Middleware Patterns in Go

How to do pre and post-processing on all requests

So far you've seen how to build a Go web server that routes requests to different functions depending on the requested URL. But what if you want execute some code before and after every request, regardless of the requested URL? For example, what if you wanted to log all requests made to your server, or allow all of your APIs to be callable cross-origin, or ensure that the current user has authenticated before calling the handler for a secure resource? We can do all of these things easily and efficiently using a middleware handler.
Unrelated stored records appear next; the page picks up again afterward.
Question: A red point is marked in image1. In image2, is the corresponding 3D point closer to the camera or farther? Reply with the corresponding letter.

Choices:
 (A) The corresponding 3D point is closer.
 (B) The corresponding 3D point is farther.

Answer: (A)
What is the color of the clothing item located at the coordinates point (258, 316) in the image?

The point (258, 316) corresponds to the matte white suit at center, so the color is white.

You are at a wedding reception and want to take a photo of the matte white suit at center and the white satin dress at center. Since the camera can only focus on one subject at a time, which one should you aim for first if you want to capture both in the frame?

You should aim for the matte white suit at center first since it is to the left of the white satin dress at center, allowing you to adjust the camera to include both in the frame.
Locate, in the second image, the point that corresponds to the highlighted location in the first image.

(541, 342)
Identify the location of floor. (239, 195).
A middleware handler is simply an http.Handler that wraps another http.Handler to do some pre- and/or post-processing of the request. It's called "middleware" because it sits in the middle between the Go web server and the actual handler.

architectural diagram showing middleware in the request/response flow

Logging Middleware

To see how this works, let's build a simple web server with a logging middleware handler. Create a new directory inside your $GOPATH/src directory, and create a file within that directory named main.go. Add this code to that file:

package main

import (
    "fmt"
    "log"
    "net/http"
    "os"
    "time"
)

func HelloHandler(w http.ResponseWriter, r *http.Request) {
    w.Write([]byte("Hello, World!"))
}

func CurrentTimeHandler(w http.ResponseWriter, r *http.Request) {
    curTime := time.Now().Format(time.Kitchen)
    w.Write([]byte(fmt.Sprintf("the current time is %v", curTime)))
}

func main() {
    addr := os.Getenv("ADDR")

    mux := http.NewServeMux()
    mux.HandleFunc("/v1/hello", HelloHandler)
    mux.HandleFunc("/v1/time", CurrentTimeHandler)
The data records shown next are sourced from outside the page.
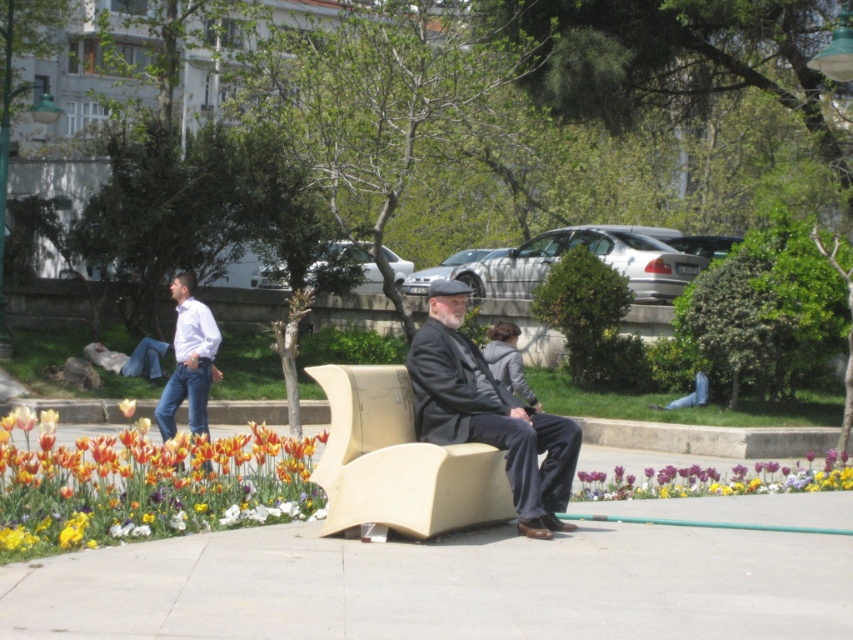 Is vibrant tulip bed at lower left positioned before orange matte tulip at center?

Yes, it is.

Between vibrant tulip bed at lower left and orange matte tulip at center, which one appears on the left side from the viewer's perspective?

orange matte tulip at center is more to the left.

Is point (260, 440) positioned behind point (131, 412)?

That is False.

Locate an element on the screen. This screenshot has width=853, height=640. vibrant tulip bed at lower left is located at coordinates (144, 484).

Who is higher up, vibrant tulip bed at lower left or dark gray fabric coat at center?

dark gray fabric coat at center is higher up.

Image resolution: width=853 pixels, height=640 pixels. What do you see at coordinates (144, 484) in the screenshot?
I see `vibrant tulip bed at lower left` at bounding box center [144, 484].

Image resolution: width=853 pixels, height=640 pixels. In order to click on vibrant tulip bed at lower left in this screenshot , I will do `click(144, 484)`.

Which is below, beige wood armchair at center or dark gray fabric coat at center?

Positioned lower is beige wood armchair at center.

Which is behind, point (357, 490) or point (448, 305)?

The point (448, 305) is more distant.

In order to click on beige wood armchair at center in this screenshot , I will do `click(398, 461)`. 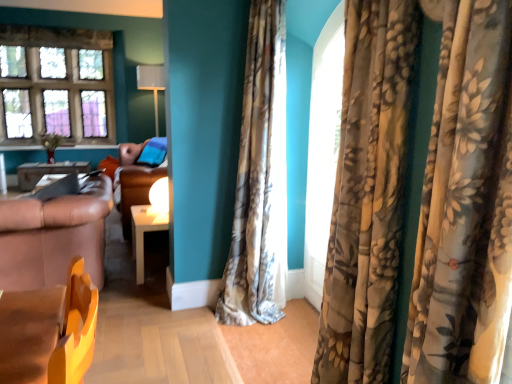 Question: Is floral velvet curtains at right, which is the 1th curtain in front-to-back order, next to metallic silver table at left, the second table in the front-to-back sequence?

Choices:
 (A) yes
 (B) no

Answer: (B)

Question: Considering the relative sizes of floral velvet curtains at right, which is the 1th curtain in front-to-back order, and metallic silver table at left, the second table ordered from the bottom, in the image provided, is floral velvet curtains at right, which is the 1th curtain in front-to-back order, bigger than metallic silver table at left, the second table ordered from the bottom,?

Choices:
 (A) yes
 (B) no

Answer: (A)

Question: From a real-world perspective, is floral velvet curtains at right, the second curtain viewed from the left, positioned under metallic silver table at left, the second table in the front-to-back sequence, based on gravity?

Choices:
 (A) no
 (B) yes

Answer: (A)

Question: Is floral velvet curtains at right, the second curtain viewed from the left, further to camera compared to metallic silver table at left, the second table in the front-to-back sequence?

Choices:
 (A) no
 (B) yes

Answer: (A)

Question: From a real-world perspective, does floral velvet curtains at right, which is the 1th curtain in front-to-back order, stand above metallic silver table at left, the 2th table positioned from the right?

Choices:
 (A) yes
 (B) no

Answer: (A)

Question: From the image's perspective, is floral velvet curtains at right, the second curtain viewed from the left, located above metallic silver table at left, acting as the first table starting from the top?

Choices:
 (A) no
 (B) yes

Answer: (A)

Question: Is floral silk curtain at center, the 1th curtain positioned from the left, closer to camera compared to brown leather couch at center?

Choices:
 (A) yes
 (B) no

Answer: (A)

Question: Could you tell me if floral silk curtain at center, placed as the 2th curtain when sorted from front to back, is turned towards brown leather couch at center?

Choices:
 (A) no
 (B) yes

Answer: (A)

Question: Is floral silk curtain at center, the second curtain when ordered from right to left, shorter than brown leather couch at center?

Choices:
 (A) yes
 (B) no

Answer: (B)

Question: Is brown leather couch at center inside floral silk curtain at center, the 1th curtain positioned from the left?

Choices:
 (A) yes
 (B) no

Answer: (B)

Question: Does floral silk curtain at center, the 1th curtain positioned from the left, have a greater height compared to brown leather couch at center?

Choices:
 (A) yes
 (B) no

Answer: (A)

Question: Is floral silk curtain at center, arranged as the 1th curtain when viewed from the back, at the left side of brown leather couch at center?

Choices:
 (A) no
 (B) yes

Answer: (A)

Question: Considering the relative positions of white glossy table at center, the first table positioned from the right, and stained glass window at upper left in the image provided, is white glossy table at center, the first table positioned from the right, behind stained glass window at upper left?

Choices:
 (A) yes
 (B) no

Answer: (B) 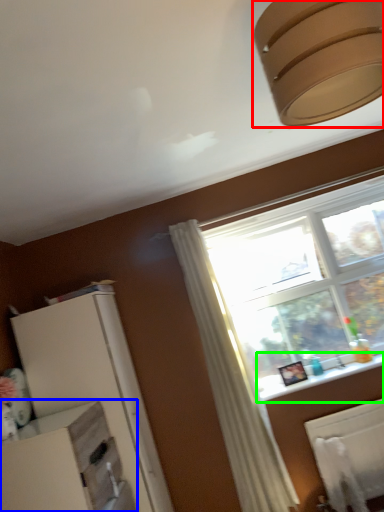 Question: Estimate the real-world distances between objects in this image. Which object is closer to lamp (highlighted by a red box), dresser (highlighted by a blue box) or window sill (highlighted by a green box)?

Choices:
 (A) dresser
 (B) window sill

Answer: (A)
    log.Printf("server is listening at %s", addr)
    log.Fatal(http.ListenAndServe(addr, mux))
}

You can run this server by setting the ADDR environment variable and using go run main.go:

export ADDR=localhost:4000
go run main.go

Once the server is running, you can open http://localhost:4000/v1/hello in your browser to see the HelloHandler() response, and http://localhost:4000/v1/time to see the CurrentTimeHandler() response.

Now suppose we want to log all requests made to this server, listing the request method, resource path, and how long it took to handle. We could add similar code to every handler function, but it would be much better if we could handle that logging in just one place. We can use a middleware handler to do just that.

Start by defining a new struct that implements the ServeHTTP() method of the http.Handler interface. The struct should have a field to track the real http.Handler, which it will call in between the pre- and post-processing of the request.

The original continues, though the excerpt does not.